A man of mass 70 kg is in free fall in the air. He reaches a terminal speed of about v_term = 54 m/s. (Note that v_term >> v_crit and we are in the pressure dominated regime where F_fric is directly propotional to v^2 ; we have g = 9.8 m/s )
What is the force (in N) due to air-drag on the man?
at a constant speed, there is no acceleration, so no net force. The upward force = weight = 9.8*70
First calculate C_2 = (mg / (v^2 * r^2) where r is unknown, then calculate F = C_2 * r^2 * v^2
I presume this question is from Walter Lewin's Physics course
To find the force due to air drag on the man, we need to use the formula for air drag force. The air drag force can be described using the equation:
F_drag = 1/2 * rho * A * C * v^2
where F_drag is the air drag force, rho is the density of air, A is the cross-sectional area of the object, C is the drag coefficient, and v is the velocity of the object.

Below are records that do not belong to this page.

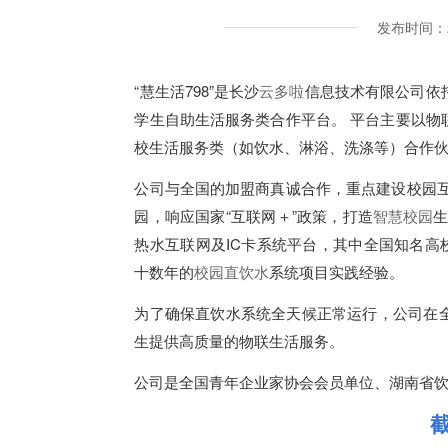
发布时间：2
“慧生活798”是长沙
云多啦
信息技术有限公司依
学生自助生活服务类合作平台。 平台主要以物
校生活服务类（如饮水、淋浴、洗涤等）合作
公司与全国的加盟商真诚合作，重点建设校园互
园，响应国家“互联网＋”政策，打造
智慧校园
生
热水互联网及IC卡系统平台，其中全国知名高校
十数年的
校园直饮水
系统项目实践经验。
为了确保直饮水系统全天候正常运行，公司在
生提供高质量的物联生活服务。
公司是全国青年企业家协会会员单位、湖南省
截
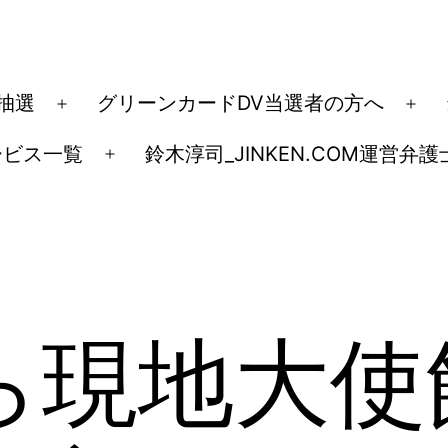
ド抽選
グリーンカードDV当選者の方へ
メ
メ
ニ
ニ
ービス一覧
鈴木淳司_JINKEN.COM運営弁護
メ
ュ
ュ
ニ
ー
ー
ュ
を
を
ー
開
開
を
く
く
開
ら現地大使
く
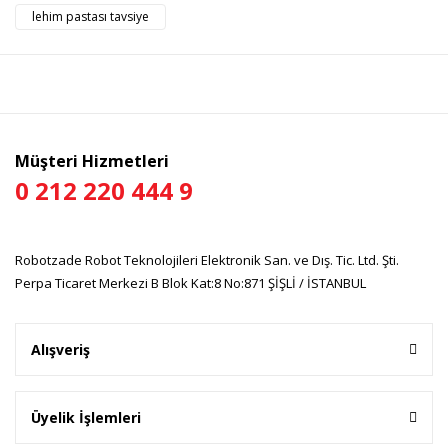
Görüş ve önerileriniz için teşekkür ederiz.
lehim pastası tavsiye
Yorum Yaz
Ürün resmi kalitesiz, bozuk veya görüntülenemiyor.
Ürün açıklamasında eksik bilgiler bulunuyor.
Ürün bilgilerinde hatalar bulunuyor.
Ürün fiyatı diğer sitelerden daha pahalı.
Müşteri Hizmetleri
Bu ürüne benzer farklı alternatifler olmalı.
0 212 220 444 9
Robotzade Robot Teknolojileri Elektronik San. ve Dış. Tic. Ltd. Şti.
Perpa Ticaret Merkezi B Blok Kat:8 No:871 ŞİŞLİ / İSTANBUL
Gönder
Alışveriş
Üyelik İşlemleri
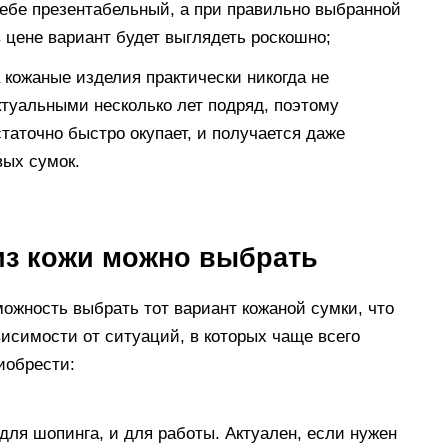
себе презентабельный, а при правильно выбранной
 цене вариант будет выглядеть роскошно;
 кожаные изделия практически никогда не
ктуальными несколько лет подряд, поэтому
таточно быстро окупает, и получается даже
вых сумок.
из кожи можно выбрать
ожность выбрать тот вариант кожаной сумки, что
исимости от ситуаций, в которых чаще всего
иобрести:
для шопинга, и для работы. Актуален, если нужен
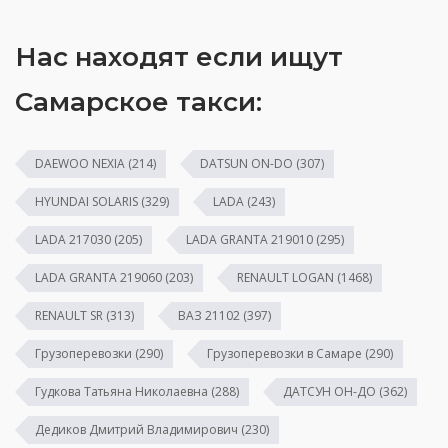
Нас находят если ищут
Самарское такси:
DAEWOO NEXIA
(214)
DATSUN ON-DO
(307)
HYUNDAI SOLARIS
(329)
LADA
(243)
LADA 217030
(205)
LADA GRANTA 219010
(295)
LADA GRANTA 219060
(203)
RENAULT LOGAN
(1468)
RENAULT SR
(313)
ВАЗ 21102
(397)
Грузоперевозки
(290)
Грузоперевозки в Самаре
(290)
Гудкова Татьяна Николаевна
(288)
ДАТСУН ОН-ДО
(362)
Дедиков Дмитрий Владимирович
(230)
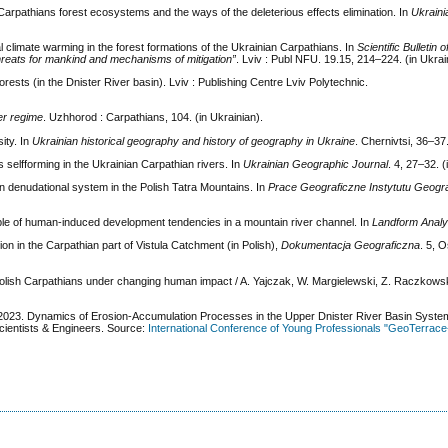
Carpathians forest ecosystems and the ways of the deleterious effects elimination. In
Ukraini
al climate warming in the forest formations of the Ukrainian Carpathians. In
Scientific Bulletin 
reats for mankind and mechanisms of mitigation
”
. Lviv : Publ NFU. 19.15, 214–224. (in Ukrai
orests (in the Dnister River basin). Lviv : Publishing Centre Lviv Polytechnic.
er
regime
. Uzhhorod : Carpathians, 104. (in Ukrainian).
ity. In
Ukrainian historical geography and history of geography in Ukraine
. Chernivtsi, 36–37.
s selfforming in the Ukrainian Carpathian rivers. In
Ukrainian Geographic Journal
. 4, 27–32. (
n denudational system in the Polish Tatra Mountains. In
Prace Geograficzne
Instytutu Geograf
le of human-induced development tendencies in a mountain river channel. In
Landform
Analy
ion in the Carpathian part of Vistula Catchment (in Polish),
Dokumentacja Geograficzna
. 5, 
olish Carpathians under changing human impact / A. Yajczak, W. Margielewski, Z. Raczkows
., 2023. Dynamics of Erosion-Accumulation Processes in the Upper Dnister River Basin Syst
cientists & Engineers. Source:
International Conference of Young Professionals "GeoTerrac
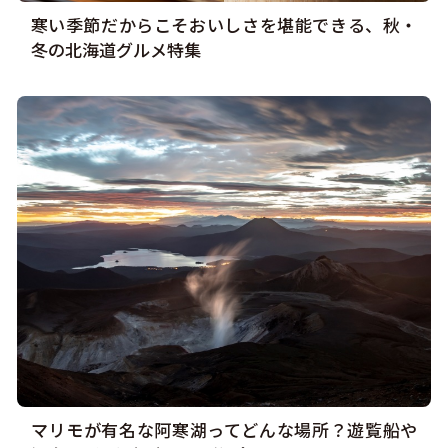
寒い季節だからこそおいしさを堪能できる、秋・
冬の北海道グルメ特集
マリモが有名な阿寒湖ってどんな場所？遊覧船や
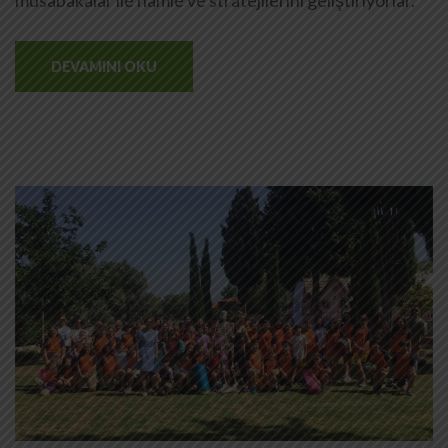
DEVAMINI OKU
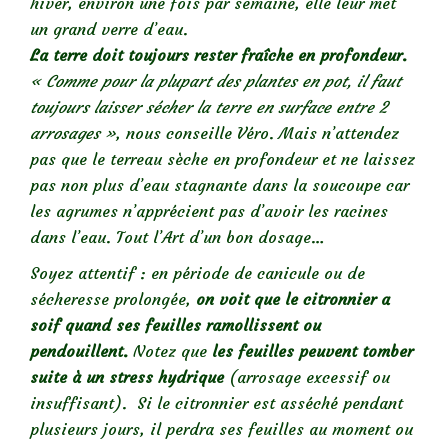
hiver, environ une fois par semaine, elle leur met
un grand verre d’eau.
La terre doit toujours rester fraîche en profondeur.
« Comme pour la plupart des plantes en pot, il faut
toujours laisser sécher la terre en surface entre 2
arrosages »
, nous conseille Véro. Mais n’attendez
pas que le terreau sèche en profondeur et ne laissez
pas non plus d’eau stagnante dans la soucoupe car
les agrumes n’apprécient pas d’avoir les racines
dans l’eau. Tout l’Art d’un bon dosage…
Soyez attentif : en période de canicule ou de
sécheresse prolongée,
on voit que le citronnier a
soif quand ses feuilles ramollissent ou
pendouillent.
Notez que
les feuilles peuvent tomber
suite à un stress hydrique
(arrosage excessif ou
insuffisant). Si le citronnier est asséché pendant
plusieurs jours, il perdra ses feuilles au moment ou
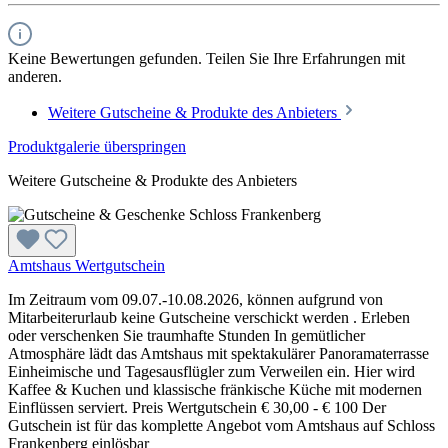
Keine Bewertungen gefunden. Teilen Sie Ihre Erfahrungen mit
anderen.
Weitere Gutscheine & Produkte des Anbieters
Produktgalerie überspringen
Weitere Gutscheine & Produkte des Anbieters
Amtshaus Wertgutschein
Im Zeitraum vom 09.07.-10.08.2026, können aufgrund von
Mitarbeiterurlaub keine Gutscheine verschickt werden . Erleben
oder verschenken Sie traumhafte Stunden In gemütlicher
Atmosphäre lädt das Amtshaus mit spektakulärer Panoramaterrasse
Einheimische und Tagesausflügler zum Verweilen ein. Hier wird
Kaffee & Kuchen und klassische fränkische Küche mit modernen
Einflüssen serviert. Preis Wertgutschein € 30,00 - € 100 Der
Gutschein ist für das komplette Angebot vom Amtshaus auf Schloss
Frankenberg einlösbar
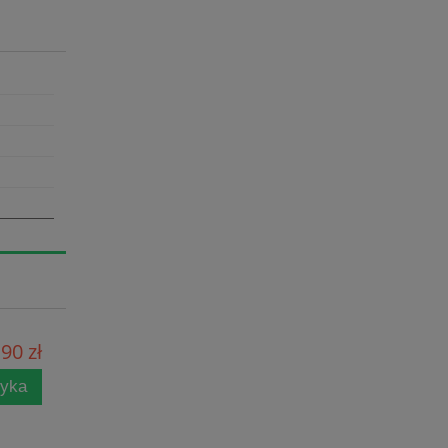
90 zł
zyka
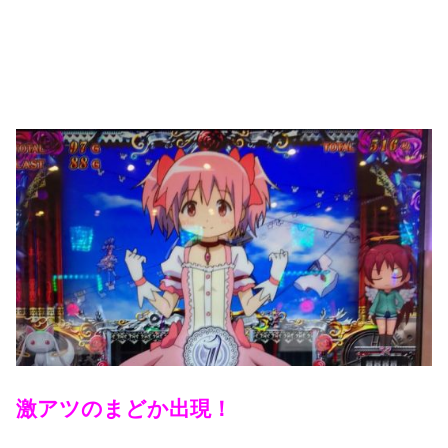
激アツのまどか出現！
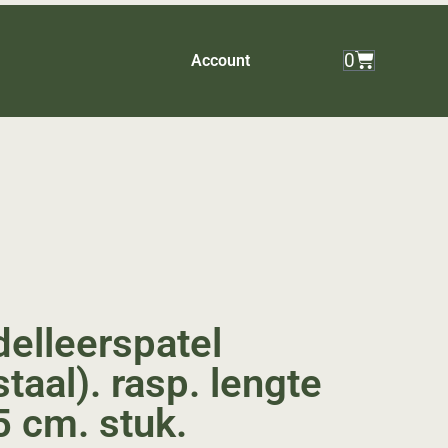
0
Account
elleerspatel
staal). rasp. lengte
5 cm. stuk.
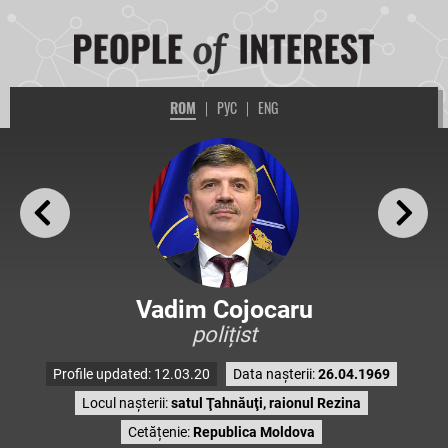
ROM
|
РУС
|
ENG
Vadim Cojocaru
polițist
Profile updated: 12.03.20
Data nașterii:
26.04.1969
Locul nașterii:
satul Ţahnăuţi, raionul Rezina
Cetățenie:
Republica Moldova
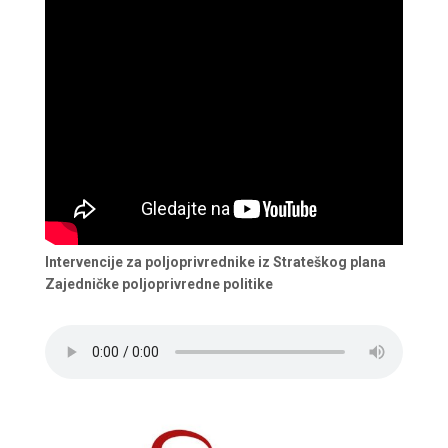
Intervencije za poljoprivrednike iz Strateškog plana
Zajedničke poljoprivredne politike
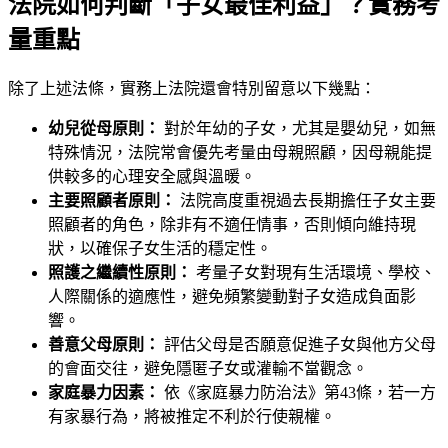
法院如何判斷「子女最佳利益」？實務考
量重點
除了上述法條，實務上法院還會特別留意以下幾點：
幼兒從母原則：
對於年幼的子女，尤其是嬰幼兒，如無
特殊情況，法院常會優先考量由母親照顧，因母親能提
供較多的心理安全感與溫暖。
主要照顧者原則：
法院高度重視過去長期擔任子女主要
照顧者的角色，除非有不適任情事，否則傾向維持現
狀，以確保子女生活的穩定性。
照護之繼續性原則：
考量子女對現有生活環境、學校、
人際關係的適應性，避免頻繁變動對子女造成負面影
響。
善意父母原則：
評估父母是否願意促進子女與他方父母
的會面交往，避免隱匿子女或灌輸不當觀念。
家庭暴力因素：
依《家庭暴力防治法》第43條，若一方
有家暴行為，將被推定不利於行使親權。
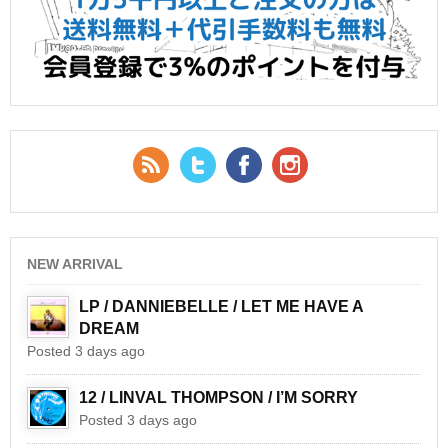
RSS Feed
Twitter
Facebook
YouTube
NEW ARRIVAL
LP / DANNIEBELLE / LET ME HAVE A
DREAM
Posted 3 days ago
12 / LINVAL THOMPSON / I’M SORRY
Posted 3 days ago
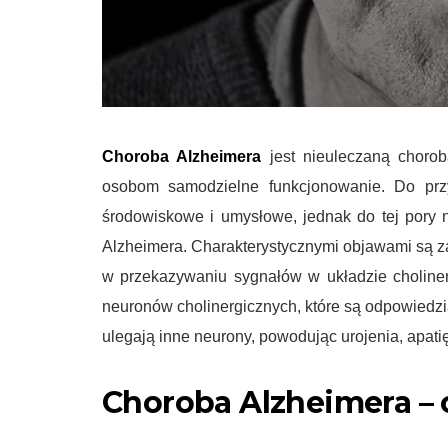
Choroba Alzheimera
jest nieuleczaną chorobą
osobom samodzielne funkcjonowanie. Do przy
środowiskowe i umysłowe, jednak do tej pory 
Alzheimera. Charakterystycznymi objawami są z
w przekazywaniu sygnałów w układzie choline
neuronów cholinergicznych, które są odpowiedz
ulegają inne neurony, powodując urojenia, apati
Choroba Alzheimera –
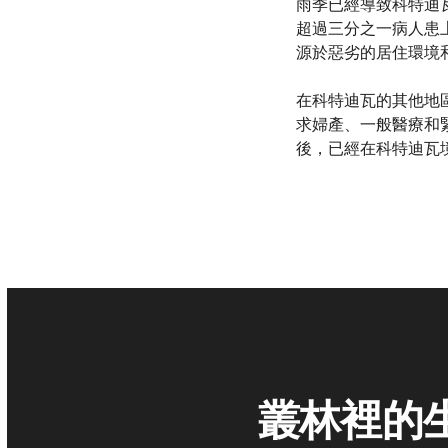
雨季已經導致科特迪
超過三分之一病人患
源於惡劣的居住環境
在科特迪瓦的其他地區
求婦產、一般醫療和
後，已經在科特迪瓦
叢林裡的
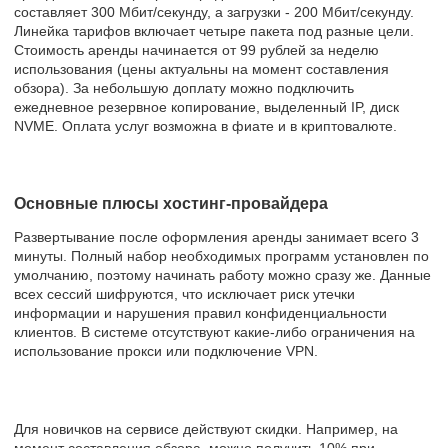
составляет 300 Мбит/секунду, а загрузки - 200 Мбит/секунду.
Линейка тарифов включает четыре пакета под разные цели.
Стоимость аренды начинается от 99 рублей за неделю
использования (цены актуальны на момент составления
обзора). За небольшую доплату можно подключить
ежедневное резервное копирование, выделенный IP, диск
NVME. Оплата услуг возможна в фиате и в криптовалюте.
Основные плюсы хостинг-провайдера
Развертывание после оформления аренды занимает всего 3
минуты. Полный набор необходимых программ установлен по
умолчанию, поэтому начинать работу можно сразу же. Данные
всех сессий шифруются, что исключает риск утечки
информации и нарушения правил конфиденциальности
клиентов. В системе отсутствуют какие-либо ограничения на
использование прокси или подключение VPN.
Для новичков на сервисе действуют скидки. Например, на
момент составления обзора, можно получить 10% при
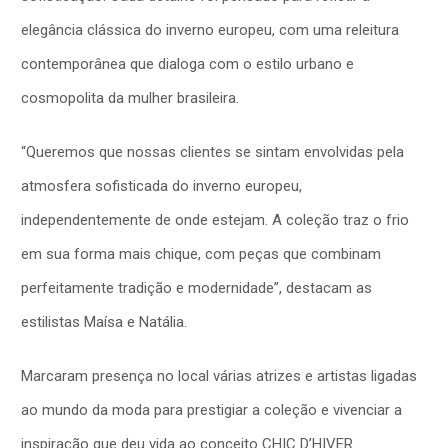
elegância clássica do inverno europeu, com uma releitura
contemporânea que dialoga com o estilo urbano e
cosmopolita da mulher brasileira.
“Queremos que nossas clientes se sintam envolvidas pela
atmosfera sofisticada do inverno europeu,
independentemente de onde estejam. A coleção traz o frio
em sua forma mais chique, com peças que combinam
perfeitamente tradição e modernidade”, destacam as
estilistas Maísa e Natália.
Marcaram presença no local várias atrizes e artistas ligadas
ao mundo da moda para prestigiar a coleção e vivenciar a
inspiração que deu vida ao conceito CHIC D’HIVER.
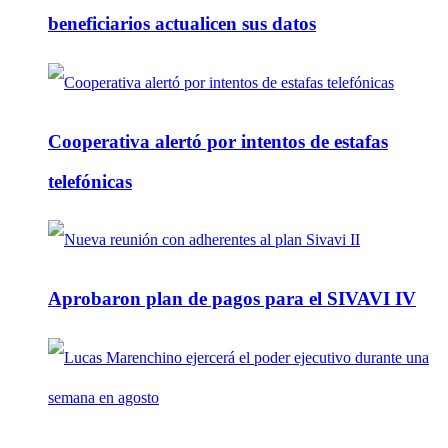
beneficiarios actualicen sus datos
Cooperativa alertó por intentos de estafas
telefónicas
Aprobaron plan de pagos para el SIVAVI IV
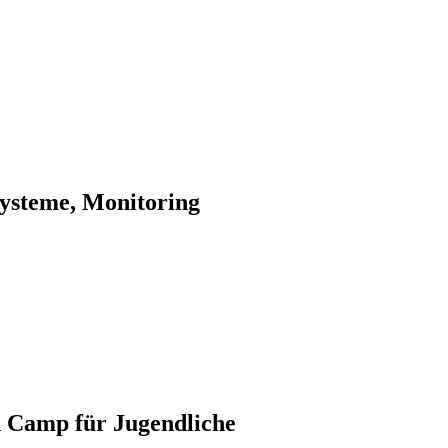
steme, Monitoring
h Camp für Jugendliche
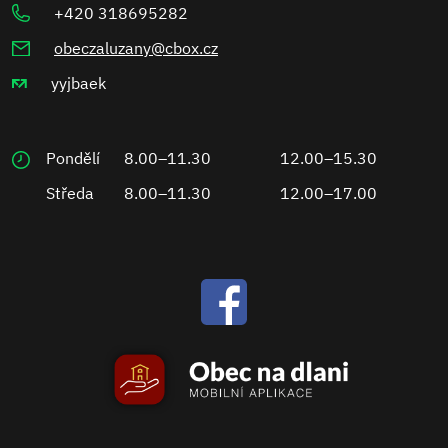
+420 318695282
obeczaluzany@cbox.cz
yyjbaek
Pondělí
8.00–11.30
12.00–15.30
Středa
8.00–11.30
12.00–17.00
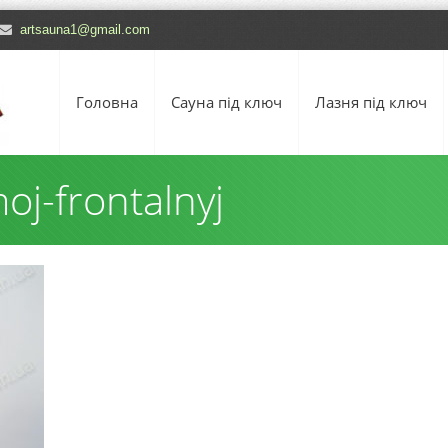
artsauna1@gmail.com
Головна
Сауна під ключ
Лазня під ключ
oj-frontalnyj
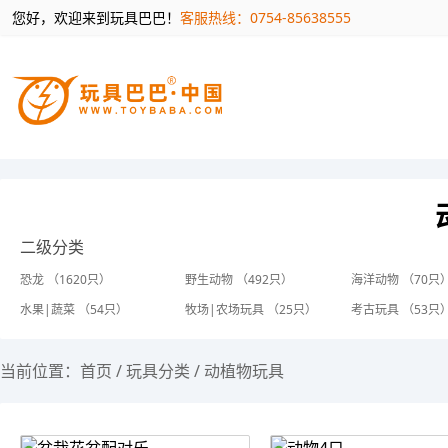
您好，欢迎来到玩具巴巴！
客服热线：0754-85638555
二级分类
恐龙 （1620只）
野生动物 （492只）
海洋动物 （70只
水果|蔬菜 （54只）
牧场|农场玩具 （25只）
考古玩具 （53只
当前位置：
首页
/
玩具分类
/
动植物玩具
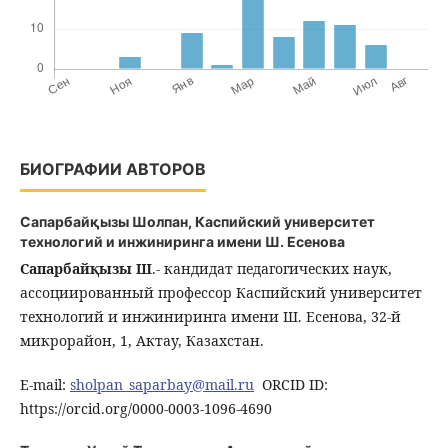
БИОГРАФИИ АВТОРОВ
Сапарбайқызы Шолпан,
Каспийский университет
технологий и инжиниринга имени Ш. Есенова
Сапарбайқызы Ш
.- кандидат педагогических наук,
ассоциированный профессор Каспийский университет
технологий и инжиниринга имени Ш. Есенова, 32-й
микрорайон, 1, Актау, Казахстан.
E-mail:
sholpan_saparbay@mail.ru
ORCID ID:
https://orcid.org/0000-0003-1096-4690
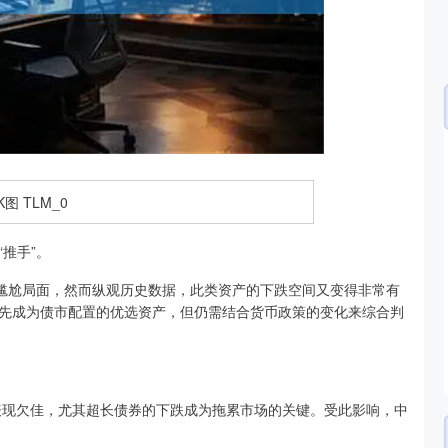
沪深300
4694.44
.42%
43.13
0.93%
推手”。
尴尬局面，然而纵观历史数据，此类资产的下跌空间又变得非常有
先成为债市配置的优选资产，但仍需结合货币政策的变化来综合判
现欠佳，尤其超长债券的下跌成为拖累市场的关键。受此影响，中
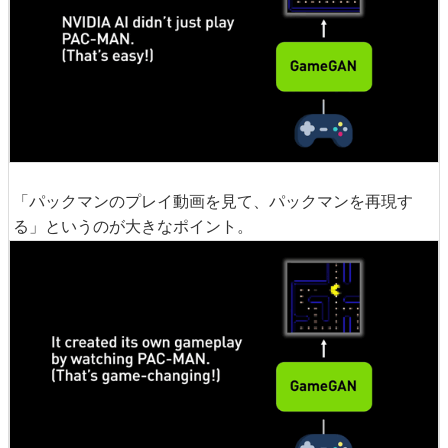
「パックマンのプレイ動画を見て、パックマンを再現す
る」というのが大きなポイント。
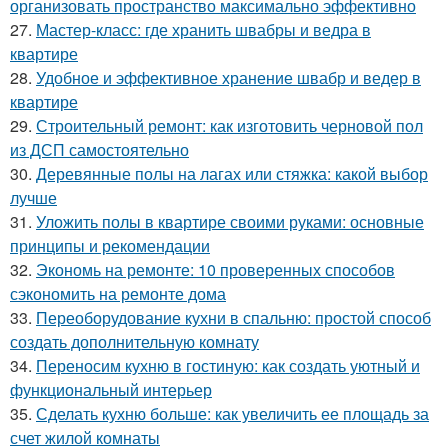
организовать пространство максимально эффективно
27.
Мастер-класс: где хранить швабры и ведра в
квартире
28.
Удобное и эффективное хранение швабр и ведер в
квартире
29.
Строительный ремонт: как изготовить черновой пол
из ДСП самостоятельно
30.
Деревянные полы на лагах или стяжка: какой выбор
лучше
31.
Уложить полы в квартире своими руками: основные
принципы и рекомендации
32.
Экономь на ремонте: 10 проверенных способов
сэкономить на ремонте дома
33.
Переоборудование кухни в спальню: простой способ
создать дополнительную комнату
34.
Переносим кухню в гостиную: как создать уютный и
функциональный интерьер
35.
Сделать кухню больше: как увеличить ее площадь за
счет жилой комнаты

In this case, the drag coefficient and cross-sectional area are not provided, and we are assuming that rho is constant. Therefore, we need to approximate the drag force using the terminal velocity.
At terminal velocity, the air drag force is equal to the gravitational force acting on the object, resulting in no net acceleration. So we have:
F_drag = F_gravity
The gravitational force can be calculated using the formula:
F_gravity = m * g
where m is the mass of the object and g is the acceleration due to gravity.
Given that the mass of the man is 70 kg and g is approximately 9.8 m/s², we can calculate the force due to air drag.
F_drag = F_gravity = m * g = 70 kg * 9.8 m/s² = 686 N
Therefore, the force due to air drag on the man is approximately 686 Newtons.